One in ten Australians rate their quality of life as poor with mental health and developing chronic illnesses identified as key concerns, according to a new survey commissioned by Bupa.
The 'Bupa Pulse Check' was conducted by Quantum Market Research and surveyed 2,000 Australians. It sought insights into attitudes towards health and well-being.
It found that two-in-three Australians were worried about developing a chronic illness with back pain, arthritis, cancer and mental health conditions listed as the overall top concerns.
It also found that half of Australians aged under 50 admitted delaying health appointments due to COVID-19, while 50 per cent also revealed their concerns about future pandemics.
Other key findings include that two in three of those surveyed who are aged between 18 and 39 sought mental health assistance over the last 12 months, with one in four accessing three or more services.
Two in five feel costs are the main barrier to maintaining health and well-being while 35 per cent say they simply lack motivation.
One in five rate their financial situation as poor. Finances were found to be one of the main drivers impacting people’s perceptions of their overall quality of life and mental health.

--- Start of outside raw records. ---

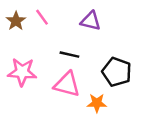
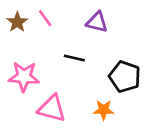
pink triangle: (67, 84) -> (52, 108), moved

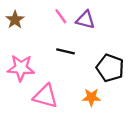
pink line: (45, 18) -> (61, 16), moved

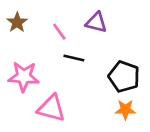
pink line: (61, 16) -> (59, 32), moved
orange star: (91, 97) -> (125, 110), moved

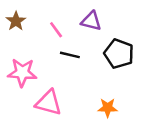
black pentagon: (124, 77) -> (119, 54), moved
orange star: (125, 110) -> (108, 108), moved

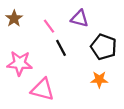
black line: (70, 55) -> (61, 48), turned 49
orange star: (108, 108) -> (99, 80), moved

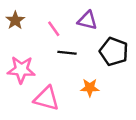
black line: (61, 48) -> (67, 53), turned -56
orange star: (99, 80) -> (90, 88), moved

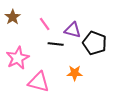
purple triangle: (87, 20) -> (73, 30), moved
pink star: (21, 70) -> (18, 58), turned -30

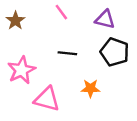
pink line: (45, 24) -> (61, 12), moved
purple triangle: (73, 30) -> (105, 19), moved

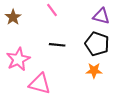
purple triangle: (105, 19) -> (101, 16), moved
orange star: (90, 88) -> (94, 70), moved

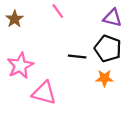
black line: (57, 45) -> (77, 56), moved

Active transport such as walking, running and cycling are the top ways Australians are incorporating exercise into their regular life, while 32 per cent monitor their health and fitness using an app or wearable device.
Bupa Health Insurance managing director Chris Carroll said the survey showed how Australians continued to prioritise their health and wellbeing needs since the pandemic.

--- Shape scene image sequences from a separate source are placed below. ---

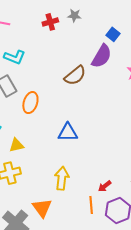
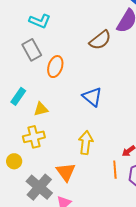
blue triangle: (68, 132) -> (92, 97), turned 40

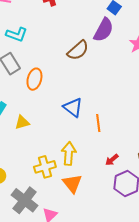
yellow cross: (34, 137) -> (45, 167), moved
orange line: (115, 170) -> (98, 123), moved
orange triangle: (66, 172) -> (72, 183), moved

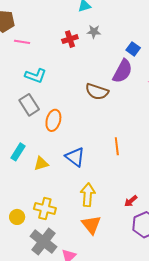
brown semicircle: (78, 50) -> (97, 92), turned 60
blue triangle: (73, 107) -> (75, 157), moved
orange line: (98, 123) -> (117, 146), moved
yellow cross: (45, 167) -> (45, 208), moved, turned 30

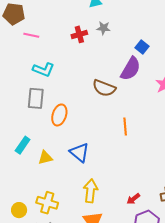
gray rectangle: (29, 105) -> (36, 98), turned 35
orange line: (117, 146) -> (125, 127), moved

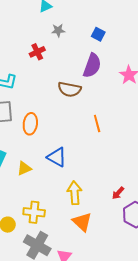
red cross: (79, 34) -> (37, 52), moved
blue square: (142, 47) -> (98, 34), moved

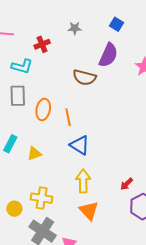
gray star: (58, 30) -> (75, 28), moved
red cross: (37, 52) -> (42, 44), moved
orange line: (97, 123) -> (68, 117), moved
blue triangle: (57, 157) -> (80, 145), moved

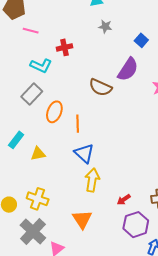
gray star: (75, 28) -> (105, 27), moved
gray rectangle: (18, 96) -> (32, 94), turned 35
yellow arrow: (83, 181) -> (92, 180), moved

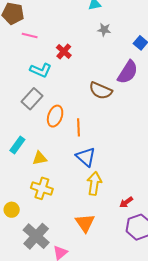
red cross: (64, 47) -> (64, 51), turned -35
yellow cross: (38, 199) -> (42, 188), moved

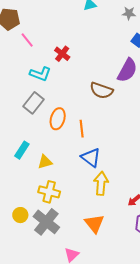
gray star: (104, 30) -> (129, 13), moved
pink line: (30, 35) -> (27, 40), turned 42
gray cross: (36, 236) -> (46, 222), moved

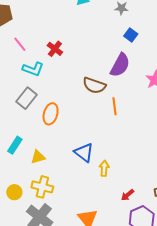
pink line: (27, 40) -> (20, 44), moved
orange line: (82, 129) -> (114, 106), moved
yellow arrow: (101, 183) -> (104, 168), moved, size x0.7
yellow circle: (20, 215) -> (14, 192), moved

“The pandemic caused a shift in the way we approach life and while it’s positive to see some healthy behaviours emerge, like being more active and reducing alcohol intake, there are still lingering concerns about Australians’ long-term well-being and approach to managing chronic health issues,” said Mr Carroll.

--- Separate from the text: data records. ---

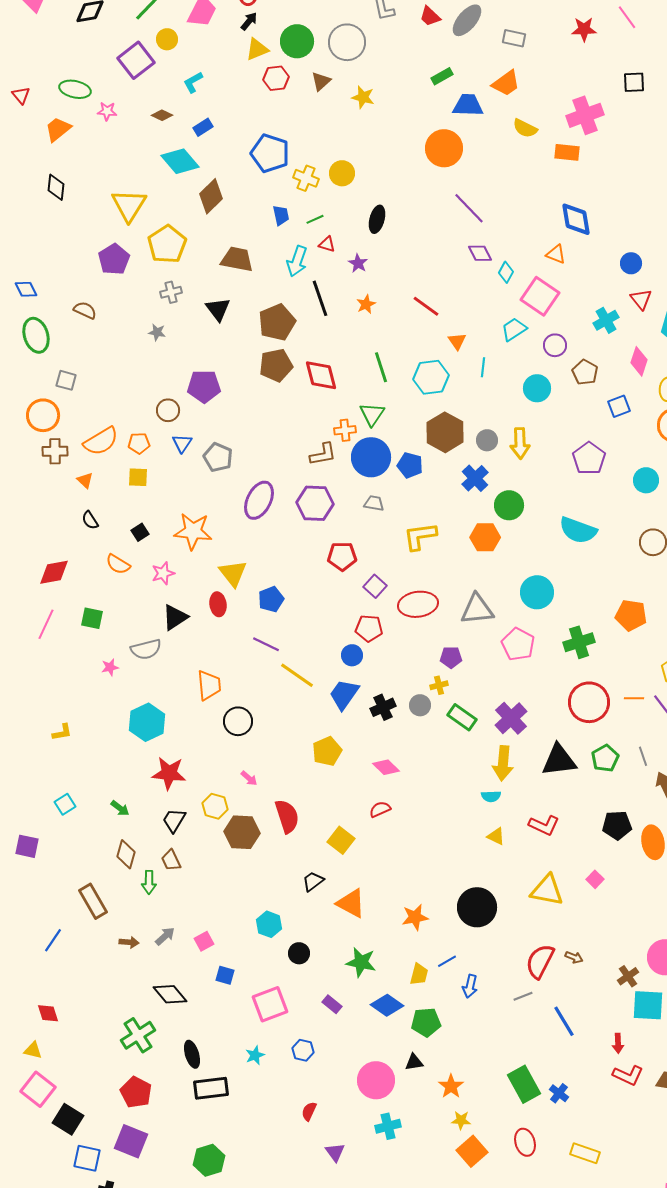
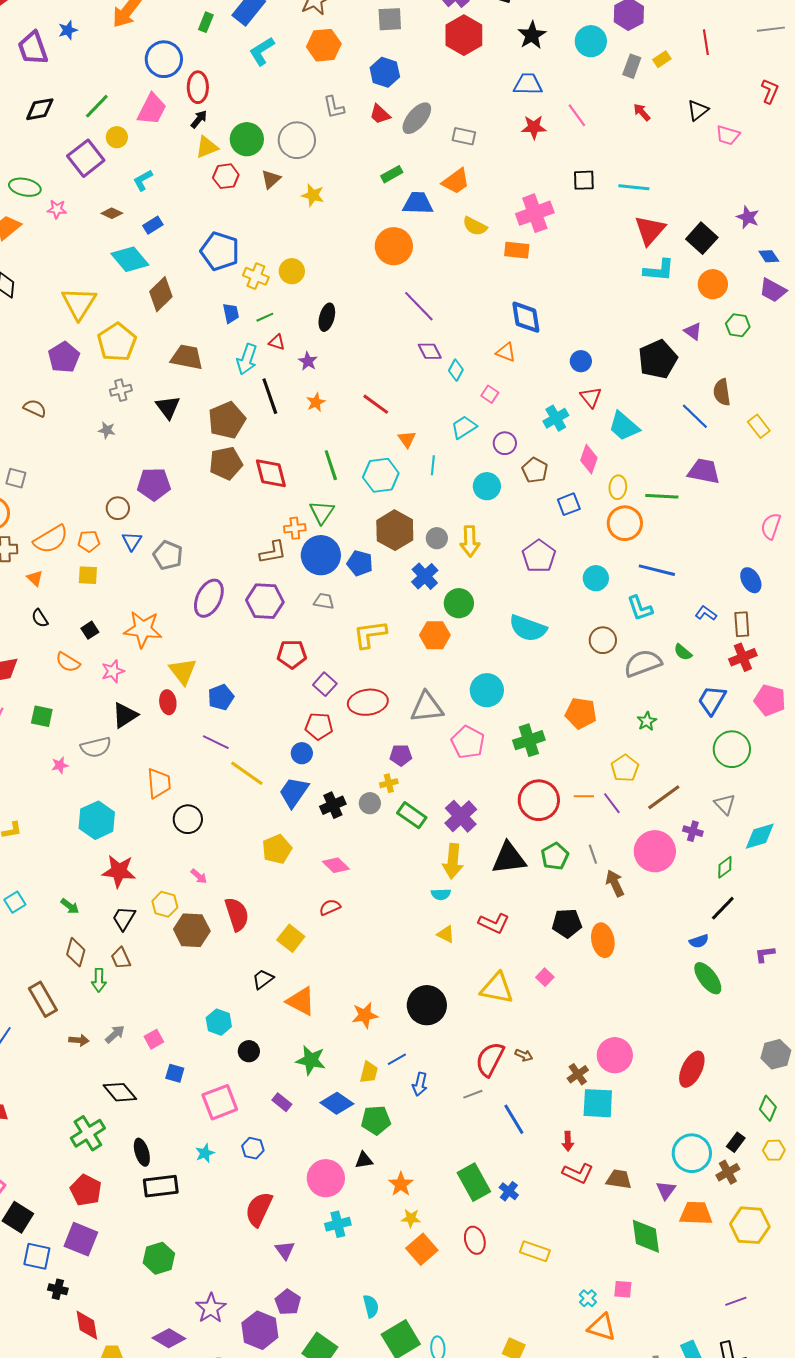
pink square: (540, 296) -> (490, 394), size x0.5
red semicircle: (309, 1111) -> (259, 1209), size x1.8

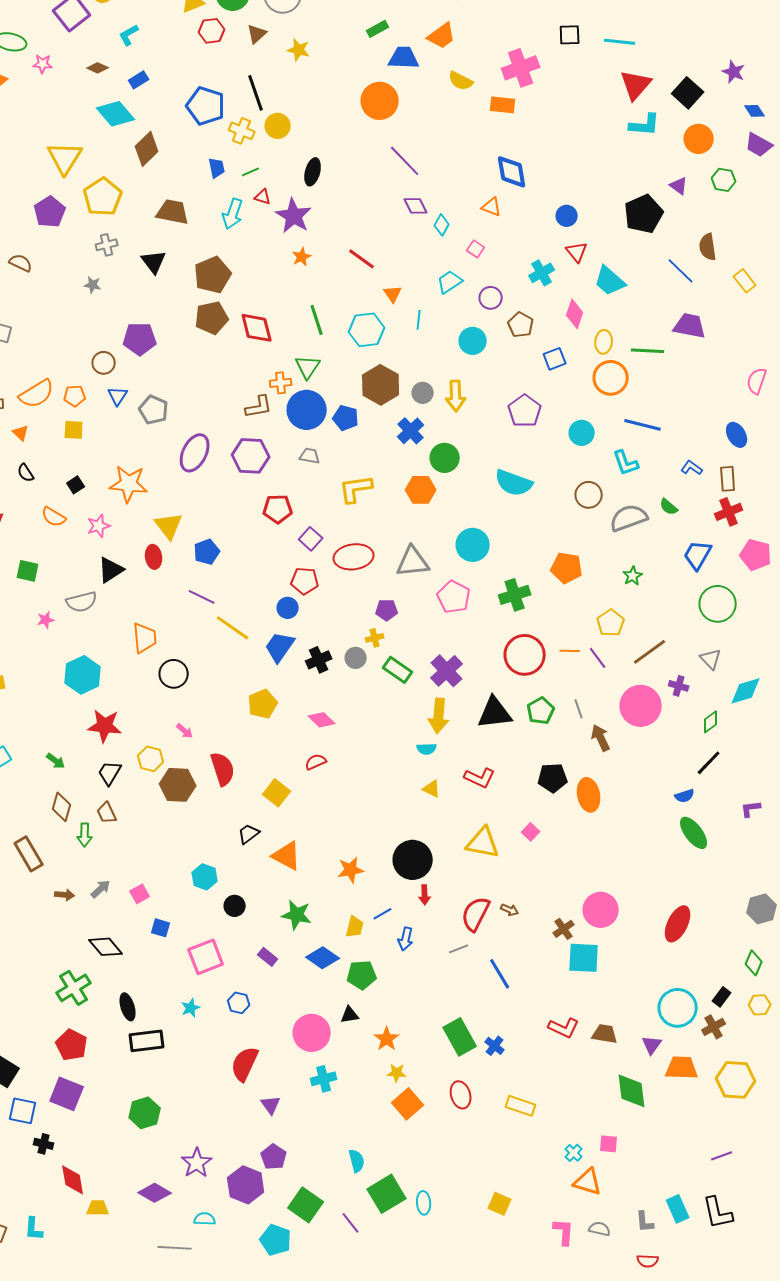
purple star: (308, 361) -> (294, 216), size x1.8
black line: (270, 396) -> (256, 93), moved
red arrow: (568, 1141) -> (425, 895), moved

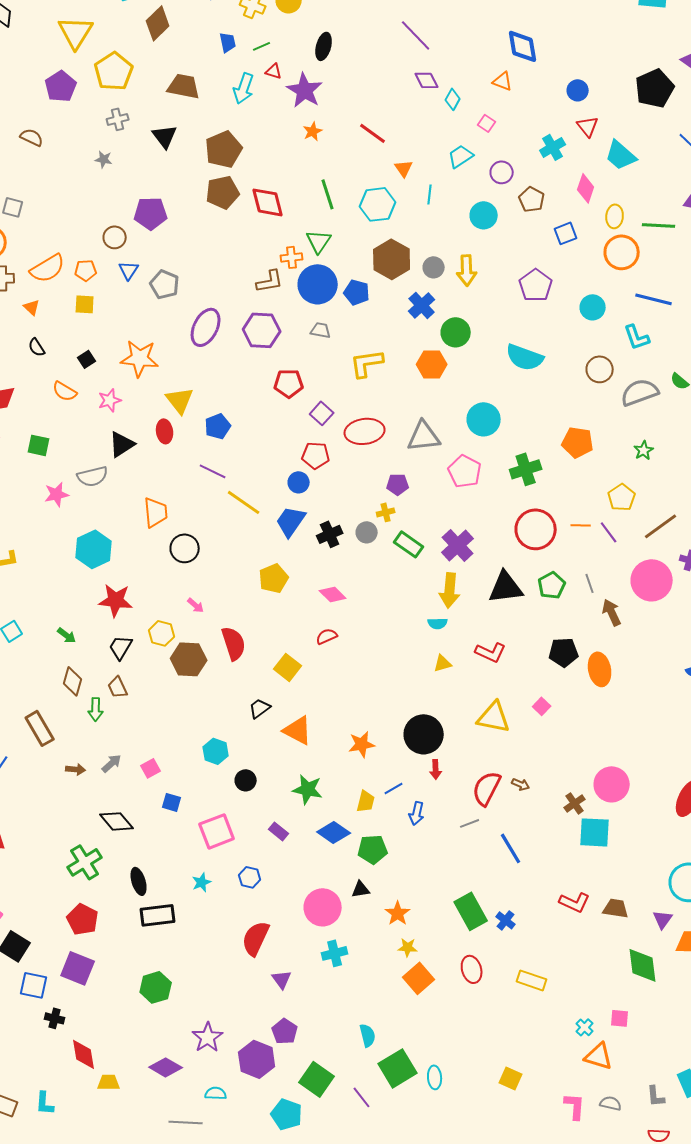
pink star: (46, 620) -> (57, 494), size x1.4
yellow triangle: (432, 789) -> (443, 663), turned -42

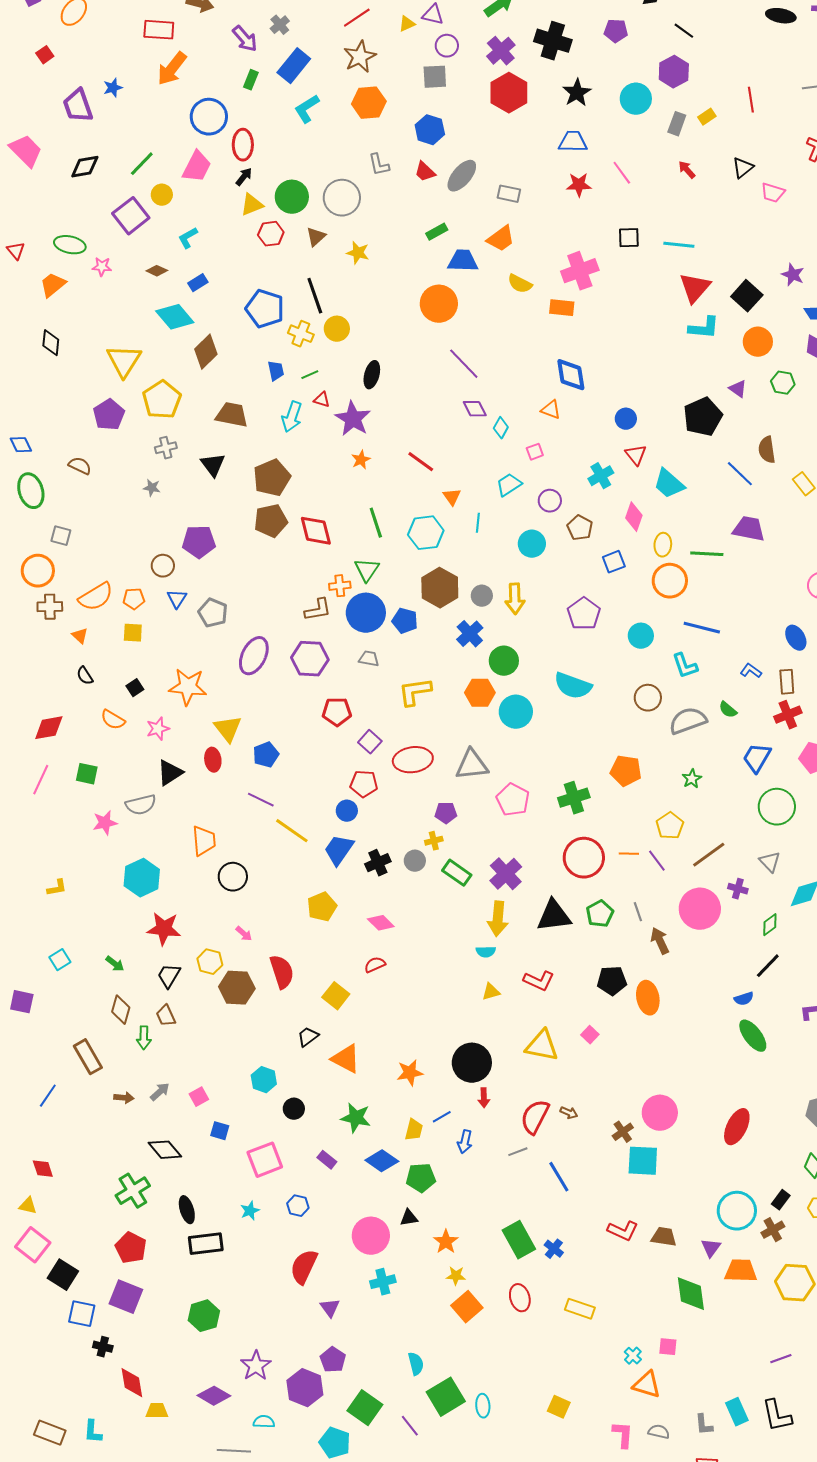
pink square: (487, 123) -> (535, 452), turned 36
cyan circle: (484, 419) -> (516, 712), moved

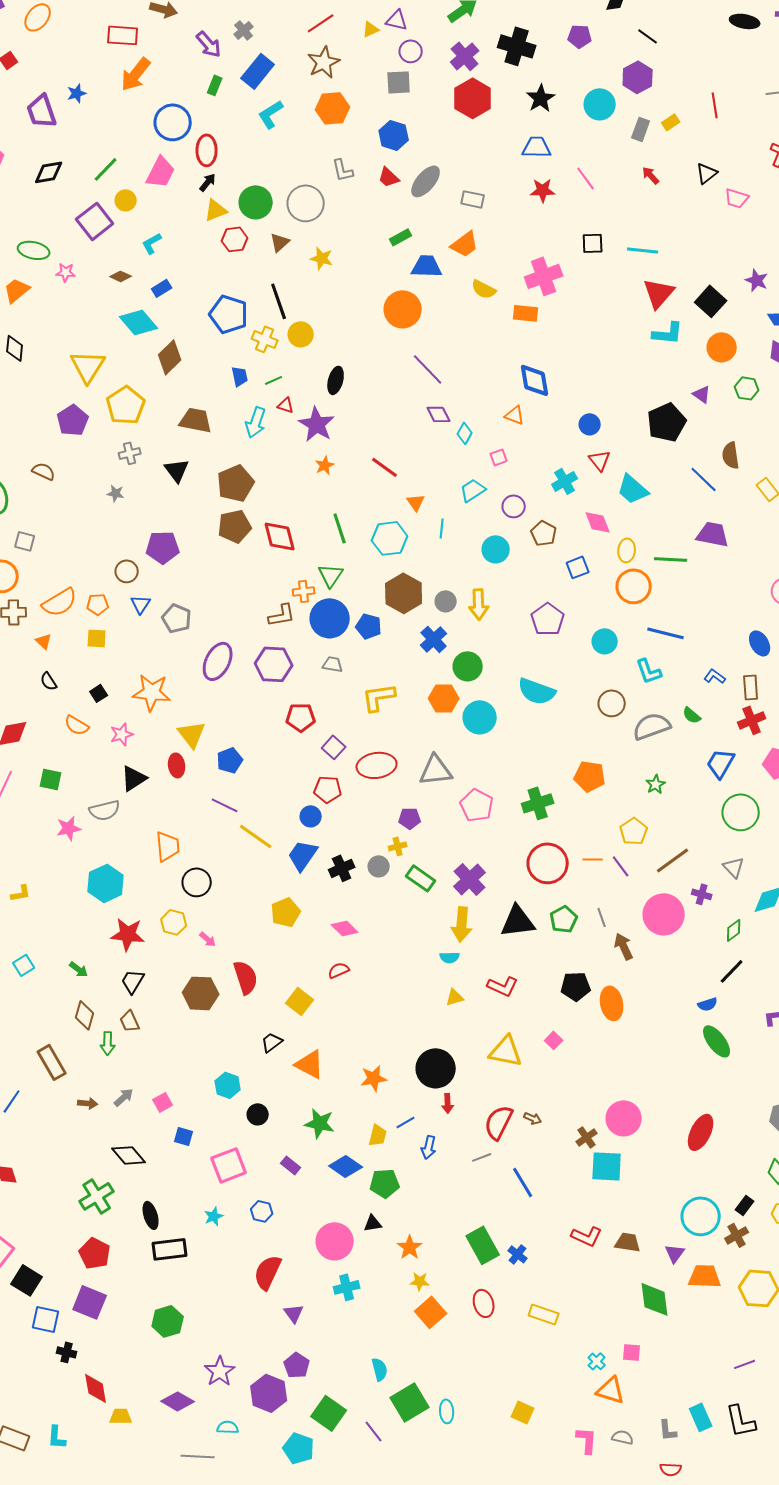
pink diamond: (634, 517) -> (598, 522), turned -40
yellow hexagon: (210, 962) -> (174, 922), moved

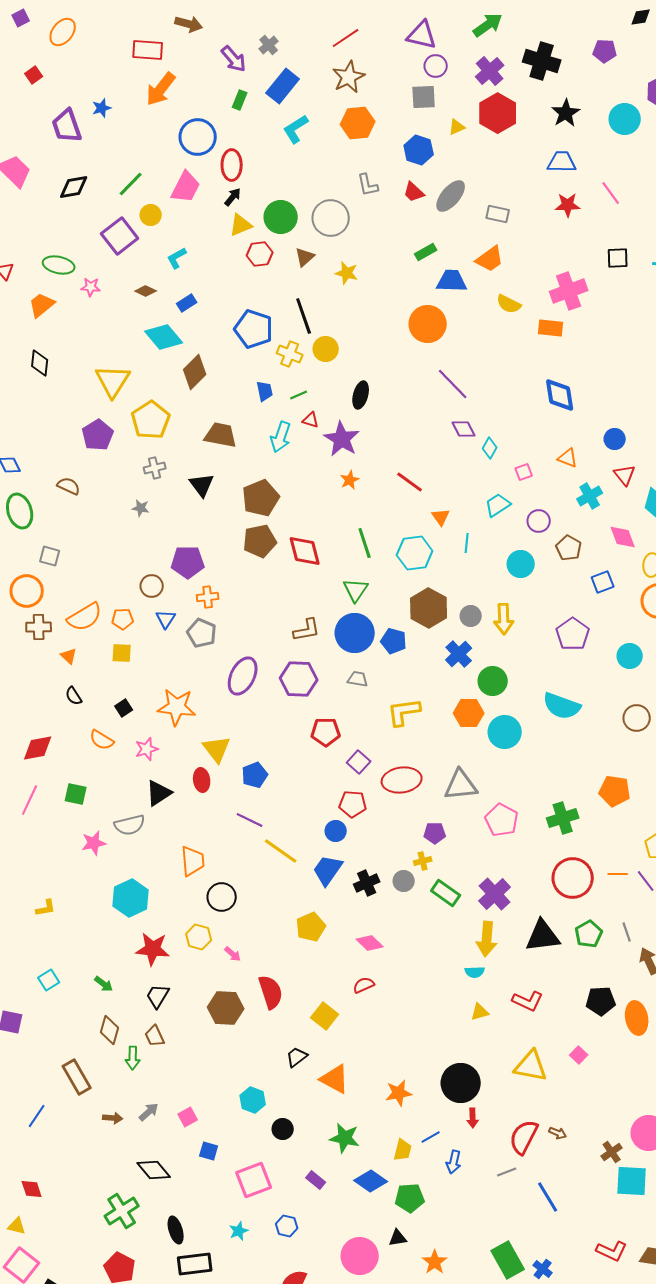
purple triangle: (397, 20) -> (422, 35), size x1.4
yellow triangle: (371, 29) -> (457, 127), moved
orange triangle: (515, 415) -> (568, 458), moved
orange cross: (304, 591) -> (208, 597), moved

“With many of those surveyed citing financial pressures as one of the barriers to healthier lifestyles, we continue to work hard to ensure customers can get maximum value from their policies and have advocated for changes that would allow private health providers to fund certain wellness and lifestyle products like gym memberships, fitness wearables and accessing care in the community.
“We know costs of living challenges continue to impact Australians, and we are supporting our members where we can, including announcing $875 million in customer support since the pandemic started," he said.
Mr Carroll said the findings indicated the importance of keeping mental health discussions going and ensuring that we all check in on our friends and families.
“It is encouraging to see two in three young Australians seeking mental health support in the last 12 months, and with greater mental health awareness many have taken important steps to see a doctor, practice mindfulness, and most importantly felt comfortable to reach out to their family and friends for support.”